=== Begin Enclosure ===

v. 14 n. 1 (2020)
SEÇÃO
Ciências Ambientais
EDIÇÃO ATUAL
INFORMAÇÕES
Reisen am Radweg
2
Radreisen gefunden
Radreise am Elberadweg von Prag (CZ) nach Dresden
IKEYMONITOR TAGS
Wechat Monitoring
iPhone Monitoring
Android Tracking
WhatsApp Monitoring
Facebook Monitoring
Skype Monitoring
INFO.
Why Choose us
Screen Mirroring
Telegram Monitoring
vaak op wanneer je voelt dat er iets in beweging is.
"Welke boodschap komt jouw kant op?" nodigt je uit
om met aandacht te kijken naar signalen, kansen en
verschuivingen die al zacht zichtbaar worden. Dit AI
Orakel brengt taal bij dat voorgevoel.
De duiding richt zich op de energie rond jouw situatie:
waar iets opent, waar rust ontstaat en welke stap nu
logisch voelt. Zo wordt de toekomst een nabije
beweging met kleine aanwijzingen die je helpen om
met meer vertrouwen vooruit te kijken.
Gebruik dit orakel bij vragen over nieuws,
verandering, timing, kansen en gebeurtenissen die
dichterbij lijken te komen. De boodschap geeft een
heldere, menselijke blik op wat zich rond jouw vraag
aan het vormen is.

=== End Enclosure ===

Work instructions: Every line from the one containing "dichterbij lijken te" through the final line of the data above is to be restated word for word, and nothing more.

Solved problem:
dichterbij lijken te komen. De boodschap geeft een
heldere, menselijke blik op wat zich rond jouw vraag
aan het vormen is.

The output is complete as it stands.